A US federal appeals court has ruled that recording artists should licence every musical sample included in their work even minor, unrecognisable snippets of music. The lower court had ruled that artists must pay when they sample another artists’ work where the use is recognisable but that it was legal to use musical ‘snippets’ as long as it wasn’t identifiable; The decision by a three-judge panel of the 6th Circuit Court of Appeals in Cincinnati over-ruled that distinction.
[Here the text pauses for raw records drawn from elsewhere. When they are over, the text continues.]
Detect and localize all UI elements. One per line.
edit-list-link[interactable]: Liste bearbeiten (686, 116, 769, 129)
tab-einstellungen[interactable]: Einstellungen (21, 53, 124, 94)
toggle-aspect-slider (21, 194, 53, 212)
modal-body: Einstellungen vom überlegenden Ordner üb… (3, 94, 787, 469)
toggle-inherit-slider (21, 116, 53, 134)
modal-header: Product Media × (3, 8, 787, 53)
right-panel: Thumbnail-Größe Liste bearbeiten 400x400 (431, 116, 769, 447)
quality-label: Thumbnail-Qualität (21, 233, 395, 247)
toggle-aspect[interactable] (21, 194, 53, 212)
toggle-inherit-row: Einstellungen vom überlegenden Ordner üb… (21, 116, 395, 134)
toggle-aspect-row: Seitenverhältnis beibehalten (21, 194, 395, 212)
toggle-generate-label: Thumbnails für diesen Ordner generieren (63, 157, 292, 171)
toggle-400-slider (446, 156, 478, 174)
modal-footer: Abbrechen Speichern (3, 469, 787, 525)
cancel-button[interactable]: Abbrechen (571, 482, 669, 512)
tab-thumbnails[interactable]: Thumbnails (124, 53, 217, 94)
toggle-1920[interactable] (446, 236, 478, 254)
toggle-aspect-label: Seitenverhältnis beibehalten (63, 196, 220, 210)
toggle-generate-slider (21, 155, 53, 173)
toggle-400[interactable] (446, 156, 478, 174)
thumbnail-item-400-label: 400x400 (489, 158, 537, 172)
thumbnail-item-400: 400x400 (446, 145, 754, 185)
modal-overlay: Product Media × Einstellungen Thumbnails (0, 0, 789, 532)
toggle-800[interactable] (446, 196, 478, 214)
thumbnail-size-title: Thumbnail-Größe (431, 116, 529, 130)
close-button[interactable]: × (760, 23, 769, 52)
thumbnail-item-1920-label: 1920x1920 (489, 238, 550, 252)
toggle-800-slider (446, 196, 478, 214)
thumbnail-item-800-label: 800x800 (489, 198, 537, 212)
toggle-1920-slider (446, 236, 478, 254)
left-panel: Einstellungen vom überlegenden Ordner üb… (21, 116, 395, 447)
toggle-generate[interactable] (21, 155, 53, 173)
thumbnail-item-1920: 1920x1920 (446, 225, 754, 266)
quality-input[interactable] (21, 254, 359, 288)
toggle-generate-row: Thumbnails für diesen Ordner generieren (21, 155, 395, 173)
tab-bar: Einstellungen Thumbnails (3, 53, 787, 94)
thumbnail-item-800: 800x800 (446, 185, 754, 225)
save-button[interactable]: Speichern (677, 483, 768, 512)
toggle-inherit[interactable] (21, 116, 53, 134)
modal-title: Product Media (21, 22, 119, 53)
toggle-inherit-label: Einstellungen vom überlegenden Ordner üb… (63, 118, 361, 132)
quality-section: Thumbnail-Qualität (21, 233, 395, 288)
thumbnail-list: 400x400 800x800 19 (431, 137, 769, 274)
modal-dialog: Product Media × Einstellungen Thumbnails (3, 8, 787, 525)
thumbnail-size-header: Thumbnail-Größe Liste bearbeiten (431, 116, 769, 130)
The court posed the question “If you cannot pirate the whole sound recording, can you ‘lift’ or ‘sample’ something less than the whole?” The Court’s answer to this was in the negative” and the court added “Get a license or do not sample – we do not see this as stifling creativity in any significant way.” The case centred on the NWA song 100 Miles and Runnin, which samples a three-note guitar riff from Get Off Your Ass and Jam by ’70s funk-master George Clinton and Funkadelic. In the two-second sample, the guitar pitch has been lowered, and the copied piece was “looped” and extended to 16 beats. The sample appears five times in the new song. NWA’s song was included in the 1998 movie I Got the Hook Up, starring Master P and produced by his movie company, No Limit Films. No Limit Films has argued that the sample was not protected by copyright law. Bridgeport Music and Westbound Records, who own the copyright to the Funkadelic song, appealed the lower court’s summary judgement in favour of No Limit Films. The lower court in 2002 said that the riff in Clinton’s song was entitled to copyright protection, but the sampling “did not rise to the level of legally recognisable appropriation.” The appeals court disagreed, saying a recording artist who acknowledges sampling may be liable, even when the source of a sample is unrecognisable.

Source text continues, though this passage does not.